>>>>

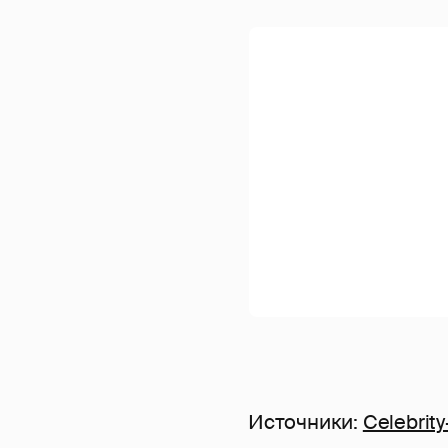
Источники:
Celebrit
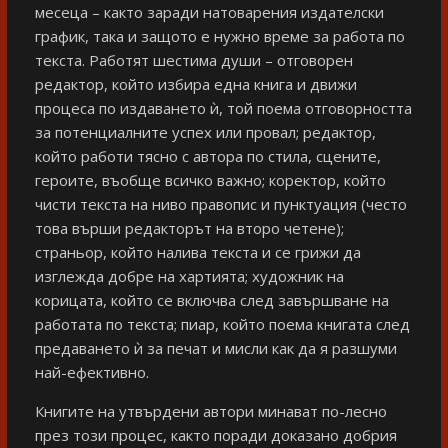
месеца – както заради натоварения издателски
график, така и защото е нужно време за работа по
текста. Работят шестима души – отговорен
редактор, който избира една книга и движи
процеса по издаването ѝ, той поема отговорността
за потенциалните успех или провал; редактор,
който работи тясно с автора по стила, сцените,
героите, въобще всичко важно; коректор, който
чисти текста на ниво правопис и пунктуация (често
това върши редакторът на второ четене);
страньор, който налива текста и се грижи да
изглежда добре на хартията; художник на
корицата, който се включва след завършване на
работата по текста; пиар, който поема книгата след
предаването ѝ за печат и мисли как да я разшуми
най-ефективно.
Книгите на утвърдени автори минават по-лесно
през този процес, както поради доказано добрия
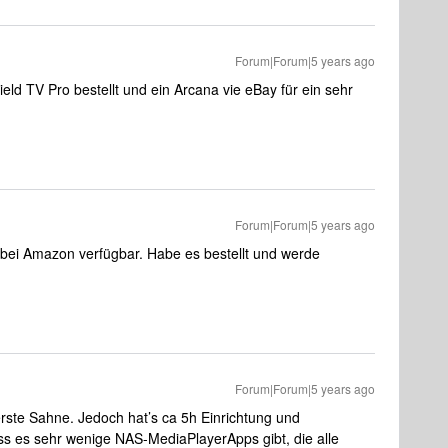
Forum|Forum|5 years ago
eld TV Pro bestellt und ein Arcana vie eBay für ein sehr
Forum|Forum|5 years ago
 bei Amazon verfügbar. Habe es bestellt und werde
Forum|Forum|5 years ago
rste Sahne. Jedoch hat’s ca 5h Einrichtung und
s es sehr wenige NAS-MediaPlayerApps gibt, die alle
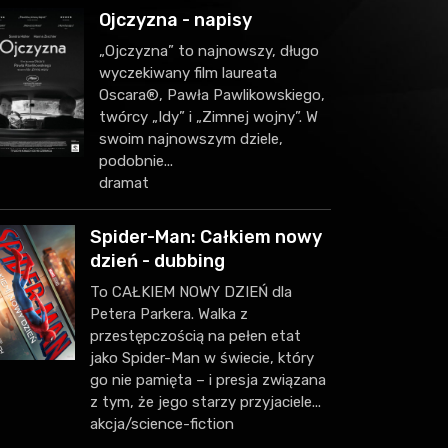
Ojczyzna - napisy
„Ojczyzna” to najnowszy, długo
wyczekiwany film laureata
Oscara®, Pawła Pawlikowskiego,
twórcy „Idy” i „Zimnej wojny”. W
swoim najnowszym dziele,
podobnie...
dramat
Spider-Man: Całkiem nowy
dzień - dubbing
To CAŁKIEM NOWY DZIEŃ dla
Petera Parkera. Walka z
przestępczością na pełen etat
jako Spider-Man w świecie, który
go nie pamięta – i presja związana
z tym, że jego starzy przyjaciele...
akcja/science-fiction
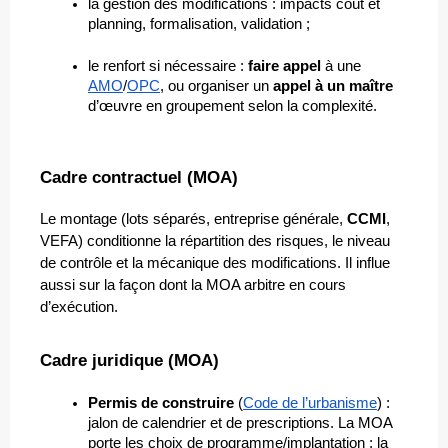
la gestion des modifications : impacts coût et 
planning, formalisation, validation ;
le renfort si nécessaire : 
faire appel
 à une 
AMO
/
OPC
, ou organiser un 
appel à un maître
d’œuvre en groupement selon la complexité.
Cadre contractuel (MOA)
Le montage (lots séparés, entreprise générale, 
CCMI
, 
VEFA) conditionne la répartition des risques, le niveau 
de contrôle et la mécanique des modifications. Il influe 
aussi sur la façon dont la MOA arbitre en cours 
d’exécution.
Cadre juridique (MOA)
Permis de construire
 (
Code de l’urbanisme
) : 
jalon de calendrier et de prescriptions. La MOA 
porte les choix de programme/implantation ; la 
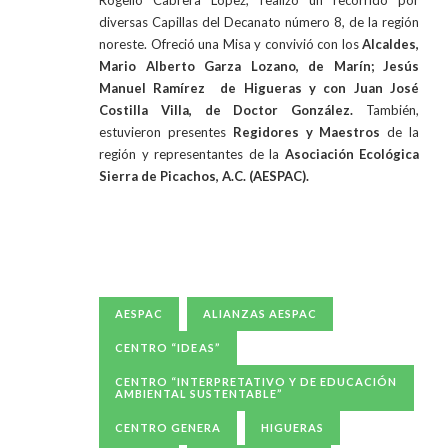
Rogelio Cabrera López, realizó un recorrido por
diversas Capillas del Decanato número 8, de la región
noreste. Ofreció una Misa y convivió con los
Alcaldes,
Mario Alberto Garza Lozano, de Marín; Jesús
Manuel Ramírez de Higueras y con Juan José
Costilla Villa, de Doctor González.
También,
estuvieron presentes
Regidores y Maestros
de la
región y representantes de la
Asociación Ecológica
Sierra de Picachos, A.C. (AESPAC).
AESPAC
ALIANZAS AESPAC
CENTRO “IDEAS”
CENTRO “INTERPRETATIVO Y DE EDUCACIÓN
AMBIENTAL SUSTENTABLE”
CENTRO GENERA
HIGUERAS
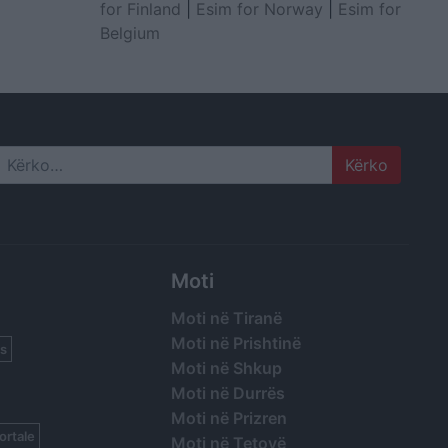
for Finland
|
Esim for Norway
|
Esim for
Belgium
Search
Moti
Moti në Tiranë
Moti në Prishtinë
s
Moti në Shkup
Moti në Durrës
Moti në Prizren
ortale
Moti në Tetovë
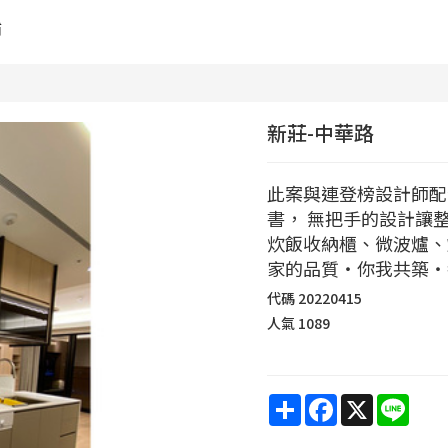
舖
新莊-中華路
此案與連登榜設計師配
書， 無把手的設計讓
炊飯收納櫃、微波爐、
家的品質‧你我共築‧
代碼
20220415
人氣
1089
Share
Facebook
X
Line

<<<<

▶ Your instructions:
Go line by line through the material above and return each one that includes "sehr".

▶ Response box:
eld TV Pro bestellt und ein Arcana vie eBay für ein sehr
s es sehr wenige NAS-MediaPlayerApps gibt, die alle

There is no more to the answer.